Tutti quelli, insomma, rimasti senza una bussola, uno sguardo più ampio. Che avevano conosciuto della politica il lato peggiore, amministrativo e burocratico e dei “movimenti”, ugualmente nefasto, quello delle lotte “parcellizzate”, tipiche dei comitati. Lotte parziali senza sguardi d’insieme (era già grasso che cola il fatto che esistessero).
Un fenomeno che si era presentato, in maniera simile, decenni prima, quando alla ribalta salì il movimento dell’Uomo Qualunque, ma che, proprio grazie ad una politica fatta di partiti, strutture, lotte reali, si sciolse in poco tempo all’interno delle diverse collocazioni.
Qua è successo il contrario. Dal dileggio sistematico (e anche un po’ squadrista) messo in atto contro il M5S la politica, i partiti, si sono accodati al loro modus operandi nella comunicazione, nell’uso dei mezzi di comunicazione, nelle stesse battaglie.

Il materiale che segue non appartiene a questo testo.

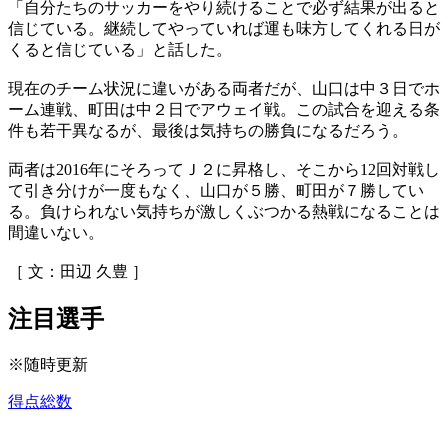
「自分たちのサッカーをやり続けることで必ず結果が出ると
信じている。継続してやっていれば運も味方してくれる日が
くると信じている」と話した。
現在のチーム状況に違いがある両者だが、山口は中３日でホ
ーム連戦、町田は中２日でアウェイ戦。この試合を迎える条
件も若干異なるが、最後は気持ちの勝負になるだろう。
両者は2016年にそろってＪ２に昇格し、そこから12回対戦し
て引き分けが一度もなく、山口が５勝、町田が７勝してい
る。負けられない気持ちが激しくぶつかる熱戦になることは
間違いない。
［ 文：田辺 久豊 ］
注目選手
※随時更新
得点総数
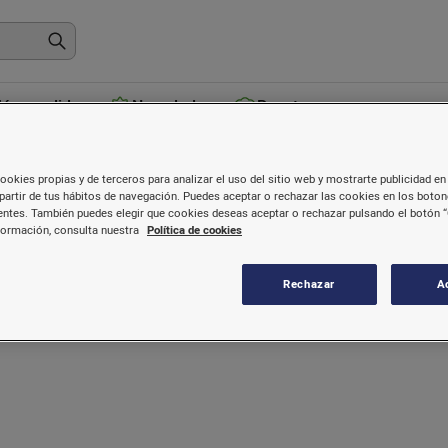
ás vendidos
Novedades
Recetas
ookies propias y de terceros para analizar el uso del sitio web y mostrarte publicidad en 
partir de tus hábitos de navegación. Puedes aceptar o rechazar las cookies en los boto
ntes. También puedes elegir que cookies deseas aceptar o rechazar pulsando el botón “
formación, consulta nuestra
Política de cookies
Rechazar
A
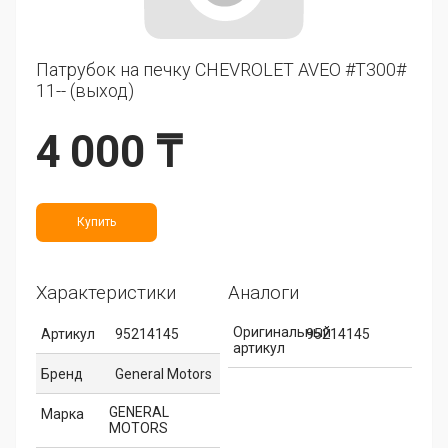
Патрубок на печку CHEVROLET AVEO #T300#
11-- (выход)
4 000 ₸
Купить
Характеристики
Аналоги
Оригинальный
Артикул
95214145
95214145
артикул
Бренд
General Motors
GENERAL
Марка
MOTORS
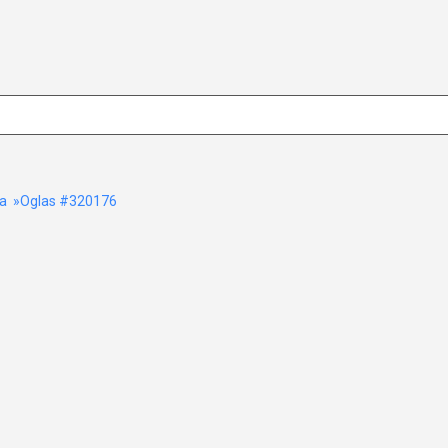
a
»Oglas #320176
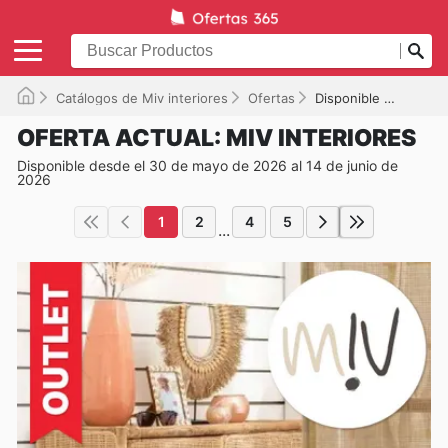
Catálogos de Miv interiores
Ofertas
Disponible hasta el 14/06/2026
OFERTA ACTUAL: MIV INTERIORES
Disponible desde el 30 de mayo de 2026 al 14 de junio de
2026
1
2
4
5
...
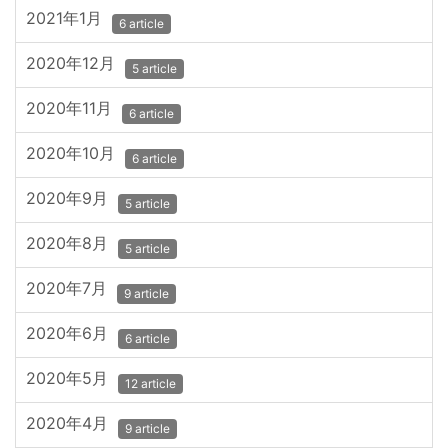
2021年1月
6 article
2020年12月
5 article
2020年11月
6 article
2020年10月
6 article
2020年9月
5 article
2020年8月
5 article
2020年7月
9 article
2020年6月
6 article
2020年5月
12 article
2020年4月
9 article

Non è una novità, era accaduto lo stesso con “Forza Italia”. Altra forza politica nata dalla disgregazione della c.d “Prima Repubblica”. Dall’attacco quotidiano sulle questioni prettamente “morali” (e spesso moralistiche. Basti vedere i decennali titoli soprattutto di “Repubblica”) all’assorbimento di Berlusconi nell’area dei moderati, con cui fare accordi contro il nuovo nemico Salvini. Anche lui divenuto, nel frattempo, “accettabile”.

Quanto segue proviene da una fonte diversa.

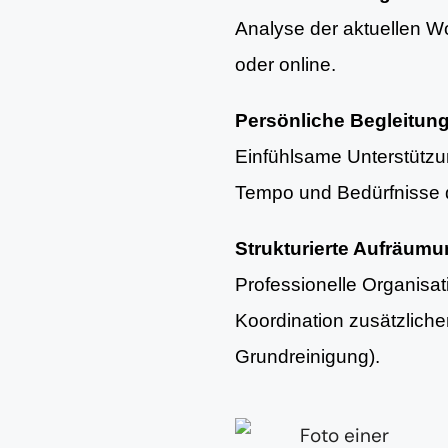
Analyse der aktuellen Woh
oder online.
Persönliche Begleitun
Einfühlsame Unterstütz
Tempo und Bedürfnisse d
Strukturierte Aufräum
Professionelle Organisa
Koordination zusätzlich
Grundreinigung).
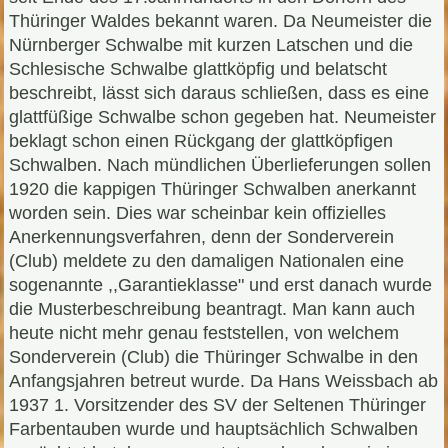
Thüringer Waldes bekannt waren. Da Neumeister die
Nürnberger Schwalbe mit kurzen Latschen und die
Schlesische Schwalbe glattköpfig und belatscht
beschreibt, lässt sich daraus schließen, dass es eine
glattfüßige Schwalbe schon gegeben hat. Neumeister
beklagt schon einen Rückgang der glattköpfigen
Schwalben. Nach mündlichen Überlieferungen sollen
1920 die kappigen Thüringer Schwalben anerkannt
worden sein. Dies war scheinbar kein offizielles
Anerkennungsverfahren, denn der Sonderverein
(Club) meldete zu den damaligen Nationalen eine
sogenannte ,,Garantieklasse" und erst danach wurde
die Musterbeschreibung beantragt. Man kann auch
heute nicht mehr genau feststellen, von welchem
Sonderverein (Club) die Thüringer Schwalbe in den
Anfangsjahren betreut wurde. Da Hans Weissbach ab
1937 1. Vorsitzender des SV der Seltenen Thüringer
Farbentauben wurde und hauptsächlich Schwalben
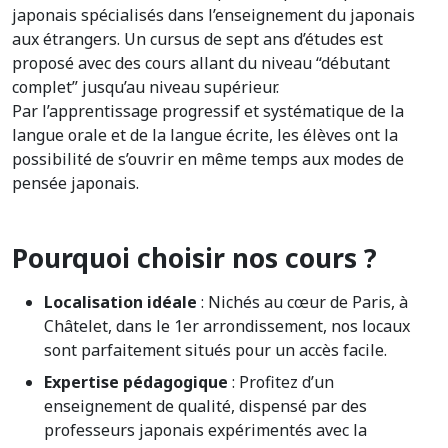
japonais spécialisés dans l’enseignement du japonais
aux étrangers. Un cursus de sept ans d’études est
proposé avec des cours allant du niveau “débutant
complet” jusqu’au niveau supérieur.
Par l’apprentissage progressif et systématique de la
langue orale et de la langue écrite, les élèves ont la
possibilité de s’ouvrir en même temps aux modes de
pensée japonais.
Pourquoi choisir nos cours ?
Localisation idéale
: Nichés au cœur de Paris, à
Châtelet, dans le 1er arrondissement, nos locaux
sont parfaitement situés pour un accès facile.
Expertise pédagogique
: Profitez d’un
enseignement de qualité, dispensé par des
professeurs japonais expérimentés avec la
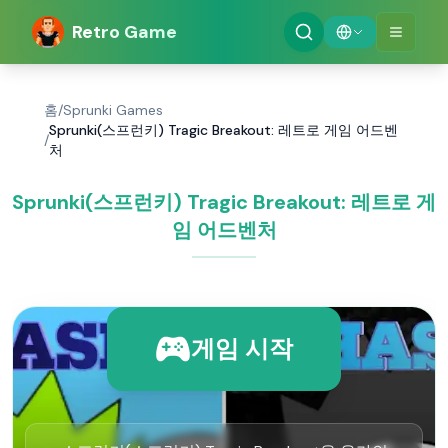
Retro Game
홈
/
Sprunki Games
Sprunki(스프런키) Tragic Breakout: 레트로 게임 어드벤
/
처
Sprunki(스프런키) Tragic Breakout: 레트로 게
임 어드벤처
게임 시작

Non si tratta qui dell’ovvia considerazione, sopra accennata, del dover dialogare e confrontarsi con i soggetti diversi. Qui siamo di fronte all’omologazione di tutta la politica sulle questioni fondamentali dell’economia e del mercato, per differenziarsi su faccende se non secondarie, certamente appartenenti ad un’altra sfera, come ad esempio quella dei diritti civili, ovvero a quella parte della vita sociale per sua natura interclassista e universale.
Ed è proprio la mancanza di diversificazione sulle faccende basilari che ha fatto sì che l’attacco ai 5S sia stato sferrato dal lato morale, per poi decadere mano a mano che un progetto velleitario e inconcludente come quello di Grillo, si è confrontato con i luoghi reali del potere (politico).

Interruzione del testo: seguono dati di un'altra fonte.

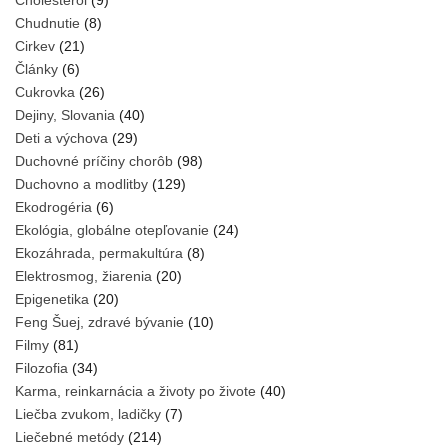
Cholesterol
(9)
Chudnutie
(8)
Cirkev
(21)
Články
(6)
Cukrovka
(26)
Dejiny, Slovania
(40)
Deti a výchova
(29)
Duchovné príčiny chorôb
(98)
Duchovno a modlitby
(129)
Ekodrogéria
(6)
Ekológia, globálne otepľovanie
(24)
Ekozáhrada, permakultúra
(8)
Elektrosmog, žiarenia
(20)
Epigenetika
(20)
Feng Šuej, zdravé bývanie
(10)
Filmy
(81)
Filozofia
(34)
Karma, reinkarnácia a životy po živote
(40)
Liečba zvukom, ladičky
(7)
Liečebné metódy
(214)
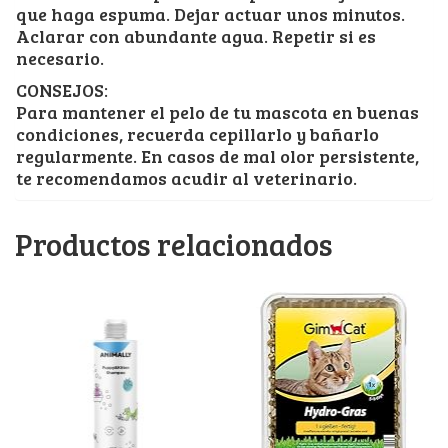
que haga espuma. Dejar actuar unos minutos.
Aclarar con abundante agua. Repetir si es
necesario.
CONSEJOS:
Para mantener el pelo de tu mascota en buenas
condiciones, recuerda cepillarlo y bañarlo
regularmente. En casos de mal olor persistente,
te recomendamos acudir al veterinario.
Productos relacionados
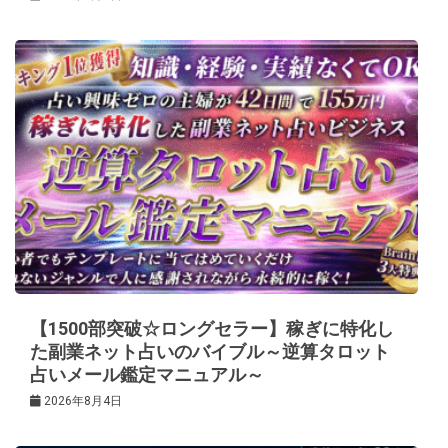
【1500部突破☆ロングセラー】稼ぎに特化し
た副業ネット占いのバイブル～逆算タロット
占いメール鑑定マニュアル～
2026年8月4日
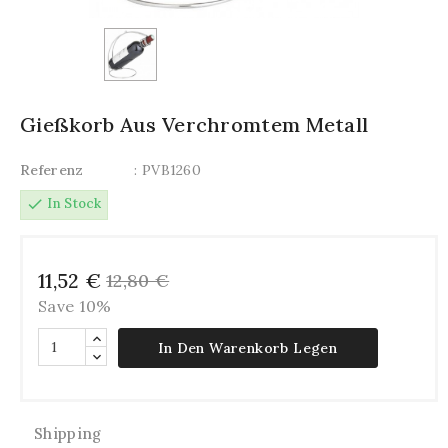
Gießkorb Aus Verchromtem Metall
Referenz
: PVB1260
check
In Stock
11,52 €
12,80 €
Save 10%
In Den Warenkorb Legen
Shipping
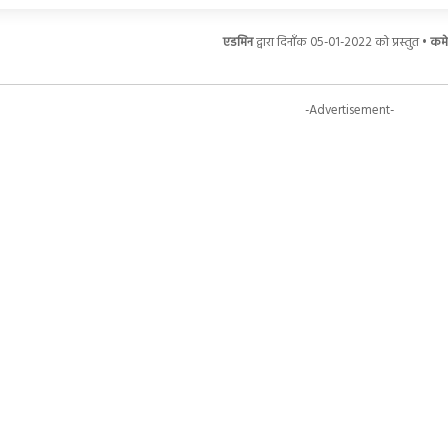
एडमिन
द्वारा दिनाँक 05-01-2022 को प्रस्तुत •
कमेन
-Advertisement-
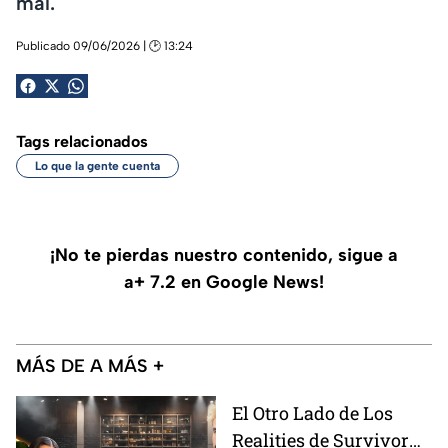
mal.
Publicado 09/06/2026 | 🕑 13:24
Tags relacionados
Lo que la gente cuenta
¡No te pierdas nuestro contenido, sigue a
a+ 7.2 en Google News!
MÁS DE A MÁS +
El Otro Lado de Los
Realities de Survivor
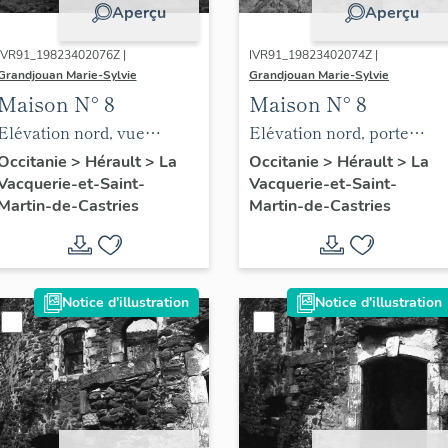
Aperçu
Aperçu
IVR91_19823402076Z |
IVR91_19823402074Z |
Grandjouan Marie-Sylvie
Grandjouan Marie-Sylvie
Maison N° 8
Maison N° 8
Elévation nord, vue
Elévation nord, porte
d'ensemble.
d'entrée.
Occitanie
>
Hérault
>
La
Occitanie
>
Hérault
>
La
Vacquerie-et-Saint-
Vacquerie-et-Saint-
Martin-de-Castries
Martin-de-Castries
Notice d'illustration
Notice d'illustration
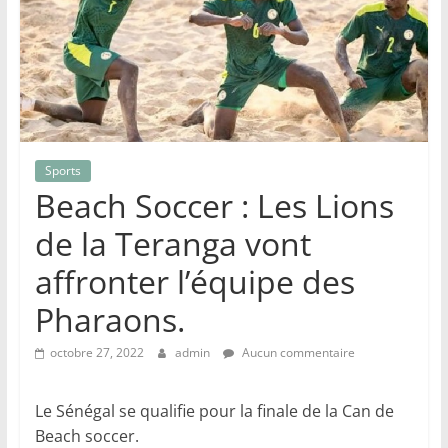
Sports
Beach Soccer : Les Lions
de la Teranga vont
affronter l’équipe des
Pharaons.
octobre 27, 2022
admin
Aucun commentaire
Le Sénégal se qualifie pour la finale de la Can de
Beach soccer.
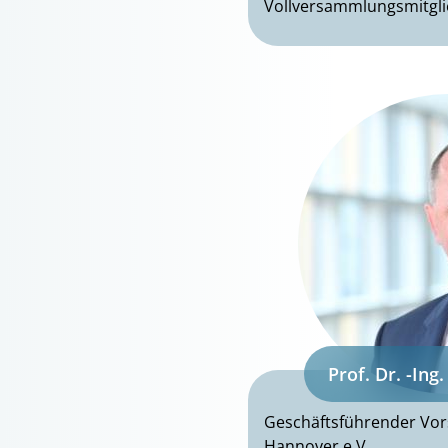
Vollversammlungsmitgl
Prof. Dr. -Ing.
Geschäftsführender Vor
Hannover e.V.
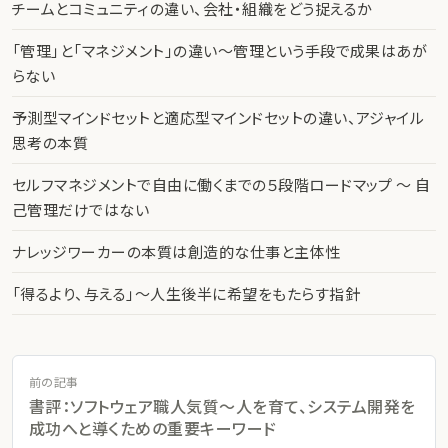
チームとコミュニティの違い、会社・組織をどう捉えるか
「管理」と「マネジメント」の違い〜管理という手段で成果はあが
らない
予測型マインドセットと適応型マインドセットの違い、アジャイル
思考の本質
セルフマネジメントで自由に働くまでの５段階ロードマップ 〜 自
己管理だけではない
ナレッジワーカーの本質は創造的な仕事と主体性
「得るより、与える」〜人生後半に希望をもたらす指針
前の記事
書評：ソフトウェア職人気質〜人を育て、システム開発を
成功へと導くための重要キーワード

Così la rabbia pre-politica che ha fatto da benzina per i Grillini, per sua stessa natura priva di qualunque sostanza realmente rivoluzionaria, si è spenta, disseminando i suoi ex-elettori o verso la destra-destra o verso quelle famiglie di appartenenza dalle quali erano partiti.
Le diatribe Conte/Grillo, con Grillo che ha ceduto perché spiazzato da un movimento ormai integrato (avendo espulso la sua parte più “radicale” di destra e di sinistra), possono essere interessanti non certo per il loro valore in sé. Ma poiché dimostrano il compiuto giro di boa di una realtà che non vedeva l’ora di essere accolta nel mondo degli “adulti”.
La questione fondamentale non è qui la morte o la nascita di questo o quel soggetto politico, spesso più impolitico di una bocciofila, ma il fatto che quella lunghissima fase postmoderna, aliena ad ogni visione ampia, all’analisi materialista, che pareva non finire mai ma, adesso, è in piena rotta di collisione con un paese sempre più frantumato da precariato, povertà, sfruttamento. Insomma, quella narrazione che è sembrata funzionare negli anni passati non è più sufficiente. È il concetto stesso di narrazione che non ha più presa, in quanto la realtà-effettuale si è ripresa i suoi spazi e la storia pure.
Se nei prossimi anni non vi sarà una risposta reale alle questioni materiali (salario, salute, casa, stato sociale) varrà la regola che nessun vuoto esiste in politica e questo sarà riempito, come già successo in passato, da forze che parranno rispondere (con il cinismo che gli è proprio) alle domande reali delle persone reali con formule semplificatorie, scioviniste, razziste (e certo non anticapitaliste, come, del resto, avviene dalla parte opposta).
Che sia morto il Movimento 5 stelle non è una gran perdita, ma i suoi eredi potrebbero essere molto peggio e, questa volta, fare sul serio.